Isle health insurance enrollment via website still unclear [The Honolulu Star-Advertiser]
(Honolulu Star-Advertiser (HI) Via Acquire Media NewsEdge) Nov. 03--More than one month after its planned start date, the Hawaii Health Connector still can't say how many people have actually enrolled in health insurance plans via the online marketplace created by President Barack Obama's Affordable Care Act.
Hawaii was the last state in the nation to begin selling health plans to the public on the exchange and has had a slow start with many of the so-called marketplace assisters assigned to seek out the uninsured and enroll them in coverage.
The Connector failed to launch at the start of open enrollment Oct. 1 because of software problems. It eventually went live two weeks later, but has since had a number of glitches, limiting enrollment in health coverage.
Connector call center representatives said Friday that the marketplace designed to match lower-income consumers with subsidized health plans is still having problems with links to applications being down, preventing some people from enrolling on hawaiihealthcon- nector.com. Consumers must be enrolled on the Connector by Dec. 15 to be covered at the start of the year.
"It is taking too long. We're not the only ones who had glitches, but I think what is really troublesome is how all the parts didn't come together," said Barbara Kim Stanton, AARP Hawaii state director. "We understand that the assisters, the ones that are supposed to help the consumers, are still not completely on board.
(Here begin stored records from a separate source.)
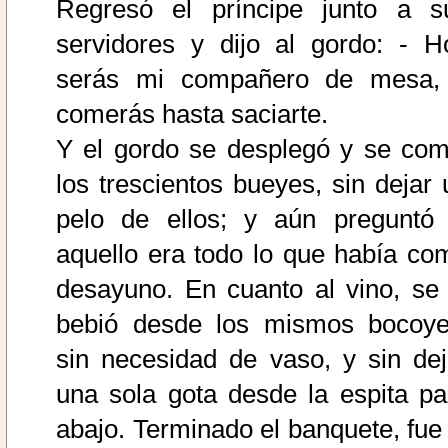
Regresó el príncipe junto a s
servidores y dijo al gordo: - H
serás mi compañero de mesa,
comerás hasta saciarte.
Y el gordo se desplegó y se com
los trescientos bueyes, sin dejar 
pelo de ellos; y aún preguntó 
aquello era todo lo que había co
desayuno. En cuanto al vino, se 
bebió desde los mismos bocoye
sin necesidad de vaso, y sin dej
una sola gota desde la espita pa
abajo. Terminado el banquete, fue 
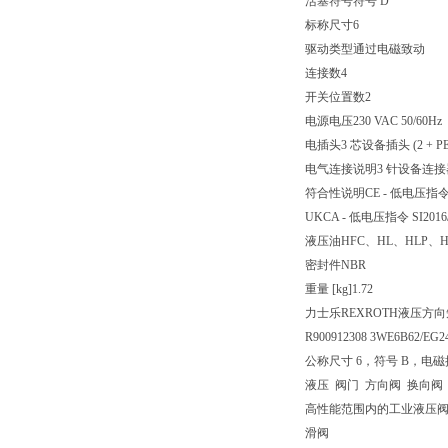
活塞符号
符号 D
标称尺寸
6
驱动类型
通过电磁致动
连接数
4
开关位置数
2
电源电压
230 VAC 50/60Hz
电插头
3 芯设备插头 (2 + PE
电气连接说明
3 针设备连接器 (
符合性说明
CE - 低电压指令 
UKCA - 低电压指令 SI2016/
液压油
HFC、HL、HLP、H
密封件
NBR
重量 [kg]
1.72
力士乐REXROTH液压方向短管
R900912308 3WE6B62/EG
公称尺寸 6，符号 B，电磁操
液压 阀门 方向阀 换向阀
高性能范围内的工业液压
滑阀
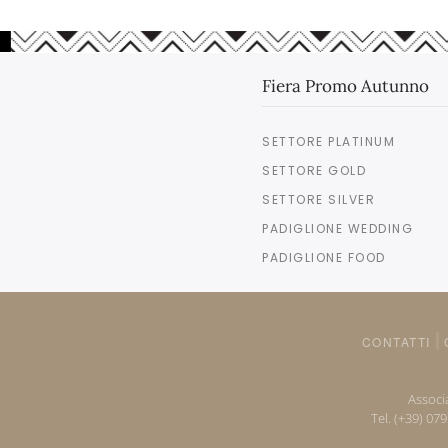
Fiera Promo Autunno
SETTORE PLATINUM
SETTORE GOLD
SETTORE SILVER
PADIGLIONE WEDDING
PADIGLIONE FOOD
CONTATTI
Associa
Tel. (+39) 07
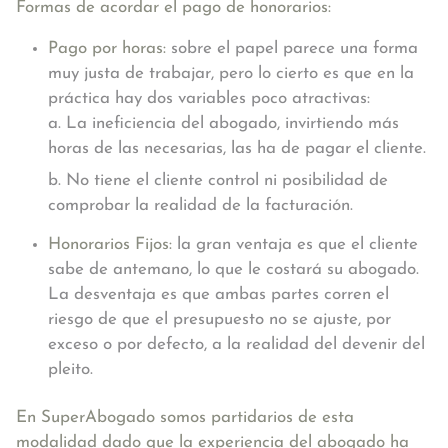
Formas de acordar el pago de honorarios:
Pago por horas:
sobre el papel parece una forma
muy justa de trabajar, pero lo cierto es que en la
práctica hay dos variables poco atractivas:
a. La ineficiencia del abogado, invirtiendo más
horas de las necesarias, las ha de pagar el cliente.
b. No tiene el cliente control ni posibilidad de
comprobar la realidad de la facturación.
Honorarios Fijos:
la gran ventaja es que el cliente
sabe de antemano, lo que le costará su abogado.
La desventaja es que ambas partes corren el
riesgo de que el presupuesto no se ajuste, por
exceso o por defecto, a la realidad del devenir del
pleito.
En SuperAbogado somos partidarios de esta
modalidad dado que la experiencia del abogado ha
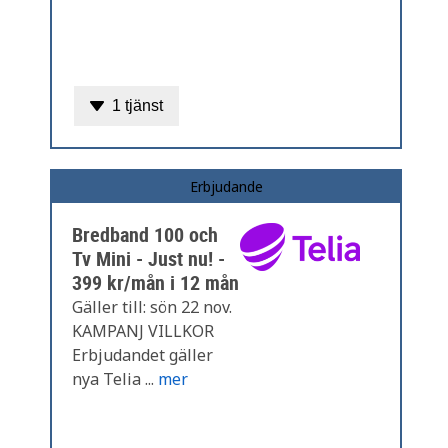
1 tjänst
Erbjudande
Bredband 100 och
Tv Mini - Just nu! -
399 kr/mån i 12 mån
Gäller till: sön 22 nov.
KAMPANJ VILLKOR
Erbjudandet gäller
nya Telia ...
mer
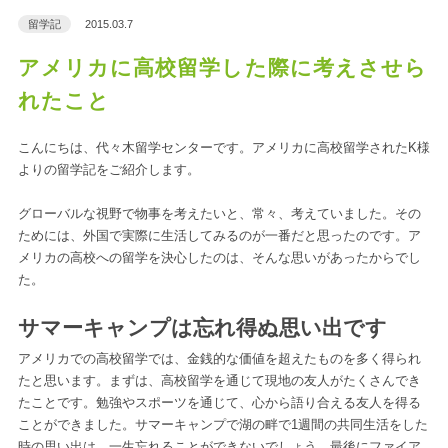
留学記
2015.03.7
アメリカに高校留学した際に考えさせら
れたこと
こんにちは、代々木留学センターです。アメリカに高校留学されたK様
よりの留学記をご紹介します。
グローバルな視野で物事を考えたいと、常々、考えていました。その
ためには、外国で実際に生活してみるのが一番だと思ったのです。ア
メリカの高校への留学を決心したのは、そんな思いがあったからでし
た。
サマーキャンプは忘れ得ぬ思い出です
アメリカでの高校留学では、金銭的な価値を超えたものを多く得られ
たと思います。まずは、高校留学を通じて現地の友人がたくさんでき
たことです。勉強やスポーツを通じて、心から語り合える友人を得る
ことができました。サマーキャンプで湖の畔で1週間の共同生活をした
時の思い出は、一生忘れることができないでしょう。最後にファイア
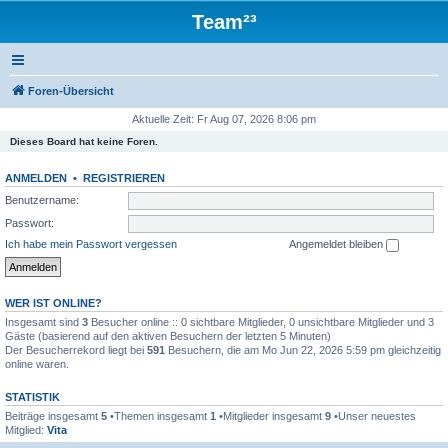
Team²³
Foren-Übersicht
Aktuelle Zeit: Fr Aug 07, 2026 8:06 pm
Dieses Board hat keine Foren.
ANMELDEN
•
REGISTRIEREN
Benutzername:
Passwort:
Ich habe mein Passwort vergessen
Angemeldet bleiben
WER IST ONLINE?
Insgesamt sind
3
Besucher online :: 0 sichtbare Mitglieder, 0 unsichtbare Mitglieder und 3
Gäste (basierend auf den aktiven Besuchern der letzten 5 Minuten)
Der Besucherrekord liegt bei
591
Besuchern, die am Mo Jun 22, 2026 5:59 pm gleichzeitig
online waren.
STATISTIK
Beiträge insgesamt
5
•Themen insgesamt
1
•Mitglieder insgesamt
9
•Unser neuestes
Mitglied:
Vita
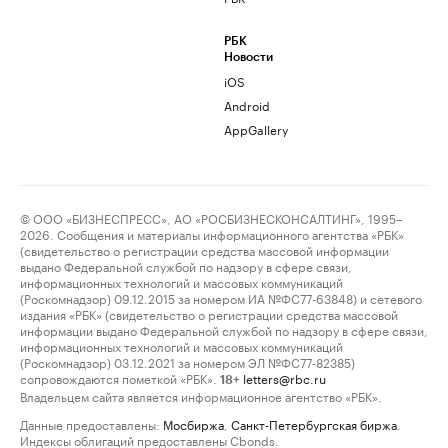
РБК
Новости
iOS
Android
AppGallery
© ООО «БИЗНЕСПРЕСС», АО «РОСБИЗНЕСКОНСАЛТИНГ», 1995–
2026. Сообщения и материалы информационного агентства «РБК»
(свидетельство о регистрации средства массовой информации
выдано Федеральной службой по надзору в сфере связи,
информационных технологий и массовых коммуникаций
(Роскомнадзор) 09.12.2015 за номером ИА №ФС77-63848) и сетевого
издания «РБК» (свидетельство о регистрации средства массовой
информации выдано Федеральной службой по надзору в сфере связи,
информационных технологий и массовых коммуникаций
(Роскомнадзор) 03.12.2021 за номером ЭЛ №ФС77-82385)
сопровождаются пометкой «РБК».
letters@rbc.ru
18+
Владельцем сайта является информационное агентство «РБК».
Данные предоставлены:
Мосбиржа
,
Санкт-Петербургская биржа
.
Индексы облигаций предоставлены Cbonds.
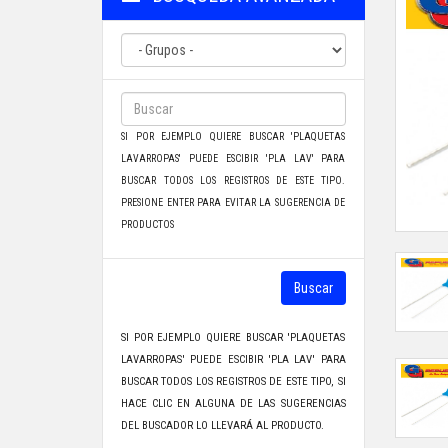
SI POR EJEMPLO QUIERE BUSCAR 'PLAQUETAS
LAVARROPAS' PUEDE ESCIBIR 'PLA LAV' PARA
BUSCAR TODOS LOS REGISTROS DE ESTE TIPO.
PRESIONE ENTER PARA EVITAR LA SUGERENCIA DE
PRODUCTOS
Buscar
SI POR EJEMPLO QUIERE BUSCAR 'PLAQUETAS
LAVARROPAS' PUEDE ESCIBIR 'PLA LAV' PARA
BUSCAR TODOS LOS REGISTROS DE ESTE TIPO, SI
HACE CLIC EN ALGUNA DE LAS SUGERENCIAS
DEL BUSCADOR LO LLEVARÁ AL PRODUCTO.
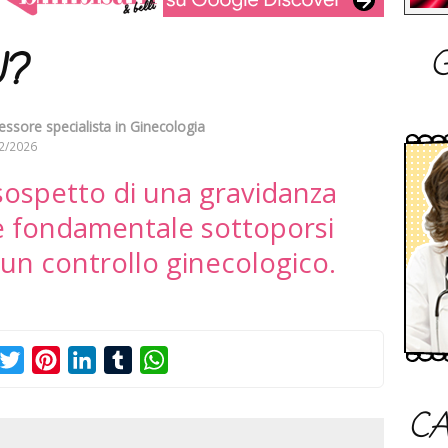
G
U?
essore specialista in Ginecologia
2/2026
 sospetto di una gravidanza
è fondamentale sottoporsi
n controllo ginecologico.
acebook
Twitter
Pinterest
LinkedIn
Tumblr
WhatsApp
CA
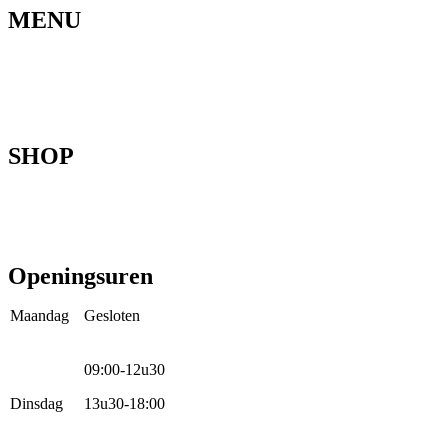
MENU
Home
Ons verhaal
Onze fietsen
Speedbikespecialist
Webshop
Werkhuis
Contact
SHOP
Mountainbikes
Speedpedelecs
Stads- en hybride fietsen
E-bike
Racefietsen
Kinderfietsen
Openingsuren
Maandag
Gesloten
09:00-12u30
Dinsdag
13u30-18:00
They haven't had contracts, haven't been trained. There are people that have health needs that can't wait."
Connector Executive Director Coral Andrews didn't respond to requests for comment. The only two insurers on the Connector, Hawaii Medical Service Association and Kaiser Permanente Hawaii, also didn't provide enrollment figures to the Honolulu Star-Advertiser.
Meanwhile, the state Department of Human Services said it has enrolled more than 6,000 on Medicaid since open enrollment began Oct. 1. Consumers applying for tax credits on the Connector must first go through the DHS system and be deemed ineligible for Medicaid.
Aside from the technical difficulties, many people still don't understand the federal health reform law requiring most Americans get coverage next year or face penalties.
The Connector's last Web update on Oct. 26 said that it now has 31 marketplace assisters that have trained 86 "kokua," or helpers, to assist individuals, families and small businesses through the enrollment process.
In August the Connector awarded $6.7 million in grants to 34 community organizations and said the money would be used to hire 191 assisters to help consumers and small businesses on each island.
Waianae Coast Community Mental Health Center Inc., doing business as Hale Naau Pono, has yet to enroll a single person on the Connector.
"We haven't enrolled anyone on the Connector because either they will be on Medicaid or they may be eligible for tax credits (and are going through the eligibility process)," said Catherine Lin-Kee, program supervisor for the marketplace assister program. "Because it's a new thing ... we're slowly transitioning to educating the community. They're really negative (initially) about the whole Obamacare plan."
The Connector has received $205 million in federal grants to market and build its state-based exchange, with an ambitious goal to enroll as many as 300,000 residents, including an estimated 100,000 uninsured.
But the Connector has had a rough start. The nonprofit organization that the state Legislature established in 2011 was criticized by some for a slow marketing campaign and the delayed contracting of marketplace assisters.
David Derauf, executive director of Kokua Kalihi Valley Comprehensive Family Services, said Friday that his staff was certified in just the last week to enroll people on the Connector.
"We haven't seen a whole lot of interest yet. We've seen a lot of interest on the Medicaid side," he said. "We've definitely processed a lot more applications for Medicaid. Many of the people that we're talking to that most stand to benefit may not have heard about it. They are just getting up to speed. There's a lot of confusion out there."
Drew Astolfi, executive director for Faith Action for Community Equity, signed a $2 million contract with the Connector this week.
"We're just beginning to grapple with it," Astolfi said. "We had a plan to hire a group of (outreach workers), and now it's just later than we planned to do it. We're not the only state where it's been late, but we've been late."